COSENZA – La Segreteria provinciale del Partito della Rifondazione Comunista di Cosenza esprime pieno appoggio alla proposta di legge regionale presentata dal consigliere Ferdinando Laghi, sostenuto dallo stesso Partito, sulla tutela della retribuzione minima salariale nei contratti della Regione Calabria. La recente sentenza della Corte Costituzionale ha chiarito definitivamente che le Regioni possono e devono intervenire per garantire salari dignitosi negli appalti pubblici, nel rispetto della Costituzione e dei contratti collettivi nazionali.
«In una regione come la Calabria, segnata da lavoro povero, precarietà e sfruttamento, l’introduzione di una soglia minima di nove euro l’ora rappresenta una misura di civiltà e di giustizia sociale». Così la Segreteria provinciale del PRC che segnala positivamente come, anche nel Comune di Rende la consigliera Rossella Gallo, del gruppo consiliare Sinistra per Rende–M5S, ha depositato una proposta di legge comunale ispirata agli stessi principi.

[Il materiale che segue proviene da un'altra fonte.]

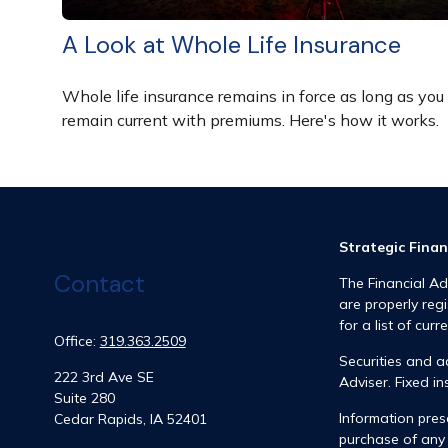
A Look at Whole Life Insurance
Whole life insurance remains in force as long as you
remain current with premiums. Here's how it works.
Strategic Finan
Contact
The Financial Ad
are properly reg
for a list of curr
Office:
319.363.2509
Securities and 
222 3rd Ave SE
Adviser. Fixed 
Suite 280
Information prese
Cedar Rapids,
IA
52401
purchase of any 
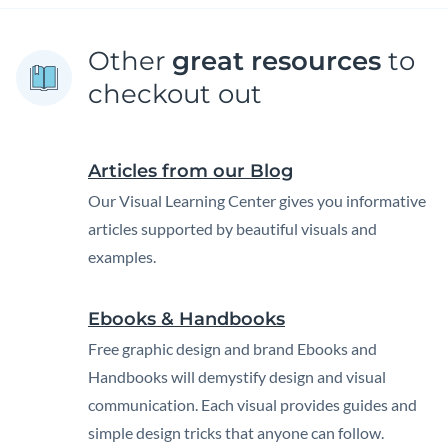
Other
great resources
to
checkout out
Articles from our Blog
Our Visual Learning Center gives you informative
articles supported by beautiful visuals and
examples.
Ebooks & Handbooks
Free graphic design and brand Ebooks and
Handbooks will demystify design and visual
communication. Each visual provides guides and
simple design tricks that anyone can follow.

Salario minimo, la proposta a tutti i Consigli comunali
Si è ora in attesa che la discussione venga calendarizzata dal Consiglio comunale. Rifondazione Comunista invita pertanto i Consigli comunali di tutti i Comuni delle province calabresi ad assumere iniziative analoghe, recependo la proposta attraverso atti di indirizzo e regolamenti sugli appalti, affinché la tutela della dignità del lavoro diventi un principio concreto e vincolante in ogni livello della pubblica amministrazione. Il lavoro non può essere povero. Difendere il salario significa difendere i diritti, la dignità e la coesione sociale.